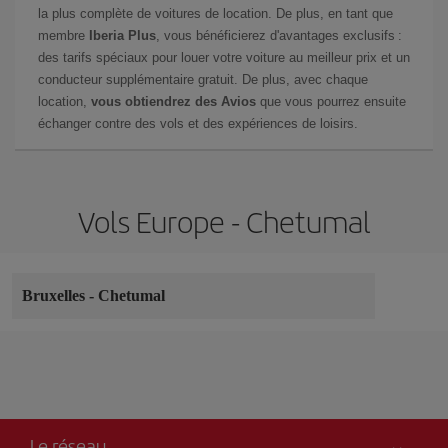
la plus complète de voitures de location. De plus, en tant que
membre
Iberia Plus
, vous bénéficierez d'avantages exclusifs :
des tarifs spéciaux pour louer votre voiture au meilleur prix et un
conducteur supplémentaire gratuit. De plus, avec chaque
location,
vous obtiendrez des Avios
que vous pourrez ensuite
échanger contre des vols et des expériences de loisirs.
Vols Europe - Chetumal
Bruxelles
-
Chetumal
Le réseau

PROBLEM: Transcribe every entry word for word, but skip the pictures.

ANSWER SPACE:
la plus complète de voitures de location. De plus, en tant que
membre
Iberia Plus
, vous bénéficierez d'avantages exclusifs :
des tarifs spéciaux pour louer votre voiture au meilleur prix et un
conducteur supplémentaire gratuit. De plus, avec chaque
location,
vous obtiendrez des Avios
que vous pourrez ensuite
échanger contre des vols et des expériences de loisirs.
Vols Europe - Chetumal
Bruxelles
-
Chetumal
Le réseau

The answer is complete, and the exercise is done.